===== Material supplied =====

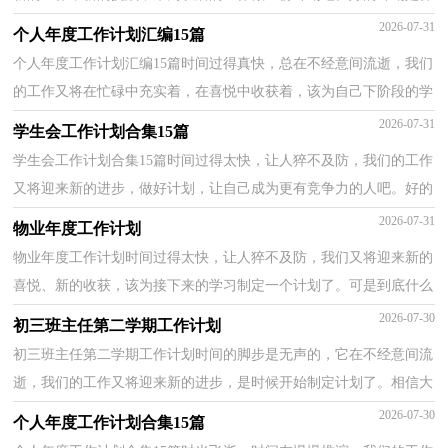
么样的呢？下面是小编收集整理的学生会工作计划，仅供参...
2026-07-31
个人年度工作计划汇编15篇
个人年度工作计划汇编15篇时间过得真快，总在不经意间流逝，我们
的工作又将在忙碌中充实着，在喜悦中收获着，该为自己下阶段的学
习制定一个计划了。计划怎么写才不会流于形式呢？以下...
2026-07-31
学生会工作计划合集15篇
学生会工作计划合集15篇时间过得太快，让人猝不及防，我们的工作
又将迎来新的进步，做好计划，让自己成为更有竞争力的人吧。好的
计划是什么样的呢？下面是小编精心整理的学生会工作计...
2026-07-31
物业年度工作计划
物业年度工作计划时间过得太快，让人猝不及防，我们又将迎来新的
喜悦、新的收获，该为接下来的学习制定一个计划了。可是到底什么
样的计划才是适合自己的呢？以下是小编为大家整理的...
2026-07-30
初三班主任第二学期工作计划
初三班主任第二学期工作计划时间的脚步是无声的，它在不经意间流
逝，我们的工作又将迎来新的进步，是时候开始制定计划了。相信大
家又在为写计划犯愁了？以下是小编为大家整理的初三...
2026-07-30
个人年度工作计划合集15篇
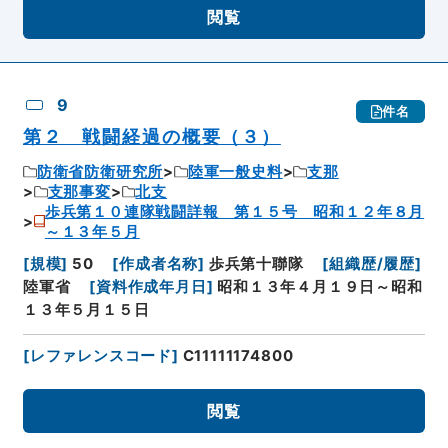
閲覧
9
件名
第２ 戦闘経過の概要（３）
防衛省防衛研究所
陸軍一般史料
支那
支那事変
北支
歩兵第１０連隊戦闘詳報 第１５号 昭和１２年８月
～１３年５月
[
規模
]
50
[
作成者名称
]
歩兵第十聯隊
[
組織歴/履歴
]
陸軍省
[
資料作成年月日
]
昭和１３年４月１９日～昭和
１３年５月１５日
[
レファレンスコード
]
C11111174800
閲覧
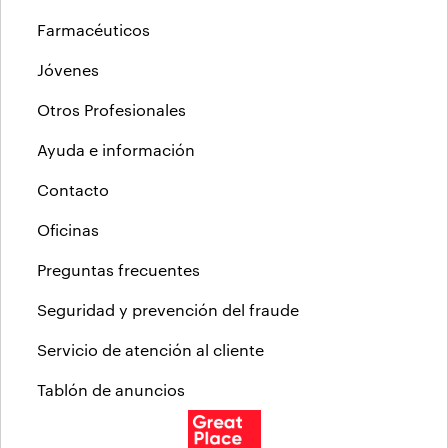
Farmacéuticos
Jóvenes
Otros Profesionales
Ayuda e información
Contacto
Oficinas
Preguntas frecuentes
Seguridad y prevención del fraude
Servicio de atención al cliente
Tablón de anuncios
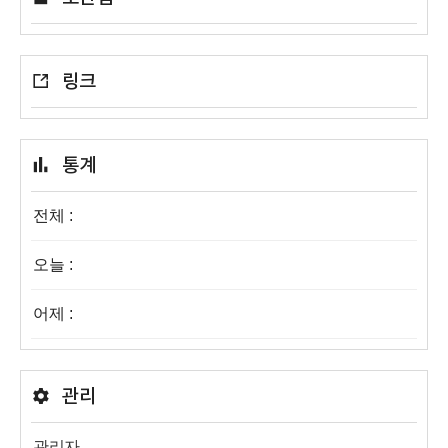
링크
통계
전체 :
오늘 :
어제 :
관리
관리자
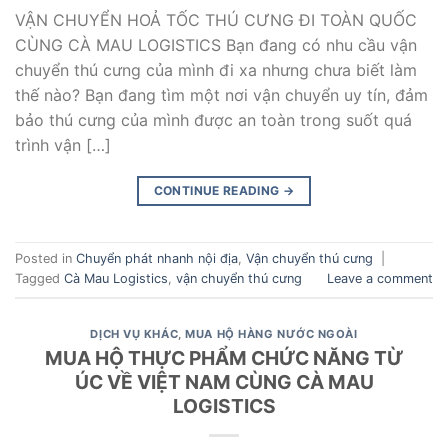
VẬN CHUYỂN HOẢ TỐC THÚ CƯNG ĐI TOÀN QUỐC
CÙNG CÀ MAU LOGISTICS Bạn đang có nhu cầu vận
chuyển thú cưng của mình đi xa nhưng chưa biết làm
thế nào? Bạn đang tìm một nơi vận chuyển uy tín, đảm
bảo thú cưng của mình được an toàn trong suốt quá
trình vận […]
CONTINUE READING
→
Posted in
Chuyển phát nhanh nội địa
,
Vận chuyển thú cưng
|
Tagged
Cà Mau Logistics
,
vận chuyển thú cưng
Leave a comment
DỊCH VỤ KHÁC
,
MUA HỘ HÀNG NƯỚC NGOÀI
MUA HỘ THỰC PHẨM CHỨC NĂNG TỪ
ÚC VỀ VIỆT NAM CÙNG CÀ MAU
LOGISTICS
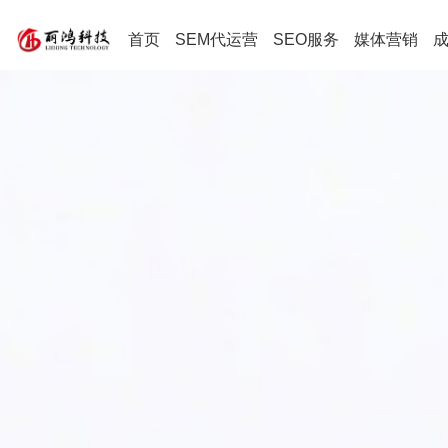
首页
SEM代运营
SEO服务
媒体营销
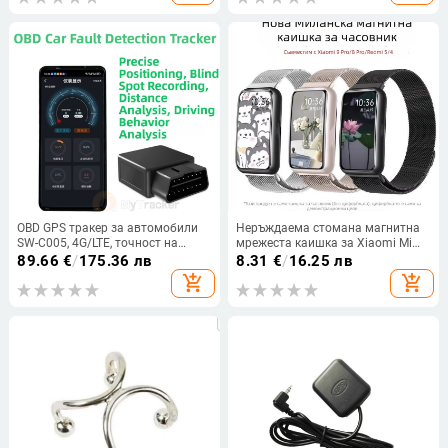
в кръвта, следене на съня, броене
на крачки
OBD GPS тракер за автомобили
Неръждаема стомана магнитна
SW-C005, 4G/LTE, точност на
мрежеста каишка за Xiaomi Mi
позициониране 5–15 m,
Band 8/9 Pro, миланезен стил
89.66
€
/
175.36 лв
8.31
€
/
16.25 лв
захранване чрез OBD интерфейс,
add_shopping_cart
add_shopping_cart
аларми: вибрация, загуба на
захранване, геозона, превишена
скорост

=====

* _Assigned task_: Retype the entries above exactly. Stop after the line containing "CÙNG CÀ MAU LOGISTICS Bạn đang có nhu cầu vận", and omit the pictures.

* _Solution to this problem_:
么样的呢？下面是小编收集整理的学生会工作计划，仅供参...
2026-07-31
个人年度工作计划汇编15篇
个人年度工作计划汇编15篇时间过得真快，总在不经意间流逝，我们
的工作又将在忙碌中充实着，在喜悦中收获着，该为自己下阶段的学
习制定一个计划了。计划怎么写才不会流于形式呢？以下...
2026-07-31
学生会工作计划合集15篇
学生会工作计划合集15篇时间过得太快，让人猝不及防，我们的工作
又将迎来新的进步，做好计划，让自己成为更有竞争力的人吧。好的
计划是什么样的呢？下面是小编精心整理的学生会工作计...
2026-07-31
物业年度工作计划
物业年度工作计划时间过得太快，让人猝不及防，我们又将迎来新的
喜悦、新的收获，该为接下来的学习制定一个计划了。可是到底什么
样的计划才是适合自己的呢？以下是小编为大家整理的...
2026-07-30
初三班主任第二学期工作计划
初三班主任第二学期工作计划时间的脚步是无声的，它在不经意间流
逝，我们的工作又将迎来新的进步，是时候开始制定计划了。相信大
家又在为写计划犯愁了？以下是小编为大家整理的初三...
2026-07-30
个人年度工作计划合集15篇
閲覧
9
件名
第２ 戦闘経過の概要（３）
防衛省防衛研究所
陸軍一般史料
支那
支那事変
北支
歩兵第１０連隊戦闘詳報 第１５号 昭和１２年８月
～１３年５月
[
規模
]
50
[
作成者名称
]
歩兵第十聯隊
[
組織歴/履歴
]
陸軍省
[
資料作成年月日
]
昭和１３年４月１９日～昭和
１３年５月１５日
[
レファレンスコード
]
C11111174800
閲覧
Farmacéuticos
Jóvenes
Otros Profesionales
Ayuda e información
Contacto
Oficinas
Preguntas frecuentes
Seguridad y prevención del fraude
Servicio de atención al cliente
Tablón de anuncios
링크
통계
전체 :
오늘 :
어제 :
관리
관리자
VẬN CHUYỂN HOẢ TỐC THÚ CƯNG ĐI TOÀN QUỐC
CÙNG CÀ MAU LOGISTICS Bạn đang có nhu cầu vận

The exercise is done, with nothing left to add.